W warstwie intelektualnej, Oaklander połączyła filozofię dialogu, doświadczenia terapii Gestalt, z terapią zabawą oraz technikami ekspresyjnymi. Zawsze też podkreślała, że na jej podejście do terapii wpływ miały doświadczenia życiowe, także te z wczesnego dzieciństwa.
Doświadczenie kulturowej odmienności
Urodzona w Ameryce w 1927 r. jako córka rosyjskich emigrantów pochodzenia żydowskiego, zaznała w dzieciństwie kulturowego poczucia odmienności. Mając 5 lat uległa wypadkowi i spędziła długie miesiące lecząc rozległe oparzenie, doświadczając bólu i samotności. Jako nastolatka w wyniku infekcji doznała trwałego ubytku słuchu. Jej rodzina została też dotknięta bolesną stratą nastoletniego syna. Życie zawodowe rozpoczęła od pracy z dziećmi o specjalnych potrzebach edukacyjnych, potem poświęciła się pracy terapeutycznej. Duchowo przeszła drogę od ateizmu do doświadczeń mistycznych. Była uczestniczką przemian kulturowych w Ameryce, w tym gwałtownego rozwoju nurtów psychoterapeutycznych, jako uczennica, a potem współpracowniczka Fritza Pearlsa.
Dialogiczność i okna do naszych dzieci
Dialogiczność, bycie tu i teraz to także ważna cecha jej nauczania. Swoje doświadczenia zawarła w dwóch książkach „Okna do naszych dzieci” oraz „Hidden Treasures”; czytanie ich to jak uczestniczenie w rozmowie, gdzie ważne przemyślenia teoretyczne przeplatane są wieloma przykładami z pracy klinicznej oraz… receptą na masę solną. Violet do końca życia była aktywna jako nauczycielka i superwizorka, jej autentyczność i uważność na drugą osobę przyciągały przez długie lata jej aktywności zawodowej rzesze terapeutów dziecięcych (w tym piszącą te słowa). Wychowała grupę uczniów, którzy kontynuują jej pracę nad rozumieniem dziecięcego self, teraz już z dużą pomocą neuronauki, która w ogromnym stopniu potwierdza założenia i doświadczenie metody Oaklander.

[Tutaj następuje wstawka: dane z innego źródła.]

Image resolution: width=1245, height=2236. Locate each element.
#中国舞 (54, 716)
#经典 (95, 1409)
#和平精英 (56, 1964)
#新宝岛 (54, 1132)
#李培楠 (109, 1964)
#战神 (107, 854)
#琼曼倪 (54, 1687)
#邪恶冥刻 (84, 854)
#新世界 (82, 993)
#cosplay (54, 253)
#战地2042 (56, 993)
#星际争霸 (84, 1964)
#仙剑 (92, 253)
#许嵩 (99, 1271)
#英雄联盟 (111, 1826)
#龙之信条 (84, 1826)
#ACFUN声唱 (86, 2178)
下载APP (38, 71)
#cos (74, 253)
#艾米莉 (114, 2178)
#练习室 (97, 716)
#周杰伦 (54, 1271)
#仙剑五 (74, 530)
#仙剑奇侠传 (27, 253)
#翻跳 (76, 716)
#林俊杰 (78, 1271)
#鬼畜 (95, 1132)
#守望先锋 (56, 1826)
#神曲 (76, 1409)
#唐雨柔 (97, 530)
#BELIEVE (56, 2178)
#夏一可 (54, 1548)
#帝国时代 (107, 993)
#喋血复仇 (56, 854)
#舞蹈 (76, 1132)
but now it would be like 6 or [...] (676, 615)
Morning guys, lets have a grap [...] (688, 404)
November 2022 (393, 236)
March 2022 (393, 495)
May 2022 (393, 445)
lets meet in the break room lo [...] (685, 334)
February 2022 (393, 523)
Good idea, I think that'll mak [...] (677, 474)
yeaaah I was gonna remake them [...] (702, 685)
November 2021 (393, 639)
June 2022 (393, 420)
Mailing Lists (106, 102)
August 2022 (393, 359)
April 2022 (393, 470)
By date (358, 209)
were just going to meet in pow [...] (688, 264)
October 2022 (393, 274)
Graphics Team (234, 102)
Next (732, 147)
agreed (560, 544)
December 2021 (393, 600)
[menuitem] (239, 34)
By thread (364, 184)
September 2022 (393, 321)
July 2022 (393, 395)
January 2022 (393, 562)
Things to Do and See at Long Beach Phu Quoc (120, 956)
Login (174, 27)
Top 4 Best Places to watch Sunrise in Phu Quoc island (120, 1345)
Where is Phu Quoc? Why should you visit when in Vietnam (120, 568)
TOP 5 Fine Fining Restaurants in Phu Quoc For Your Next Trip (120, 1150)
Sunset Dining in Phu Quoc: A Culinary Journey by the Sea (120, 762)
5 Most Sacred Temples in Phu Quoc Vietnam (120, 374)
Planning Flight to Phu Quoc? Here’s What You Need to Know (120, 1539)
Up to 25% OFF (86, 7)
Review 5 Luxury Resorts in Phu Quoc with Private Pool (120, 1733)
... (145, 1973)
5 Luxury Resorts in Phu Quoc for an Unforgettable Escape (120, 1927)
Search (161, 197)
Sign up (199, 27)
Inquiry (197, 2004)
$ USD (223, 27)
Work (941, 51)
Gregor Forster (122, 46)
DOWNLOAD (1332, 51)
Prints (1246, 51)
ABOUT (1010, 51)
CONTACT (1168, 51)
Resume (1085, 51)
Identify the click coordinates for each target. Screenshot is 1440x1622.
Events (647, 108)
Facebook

W ostatnich latach ponad 90-letniego życia Violet zaangażowała się w tworzenie nowych form pomocy terapeutycznej dla dzieci i młodzieży w trakcie pandemii. Jak zwykle ciekawa, uważna, gotowa do dzielenia się oraz wspólnego zmagania się z wyzwaniami pandemii, ale także do bawienia się nowymi formami, jakie przyniosła komunikacja online.
Violet Oaklander w kanonie psychoterapii dziecięcej jest osobą, która otwiera okna do naszych dzieci.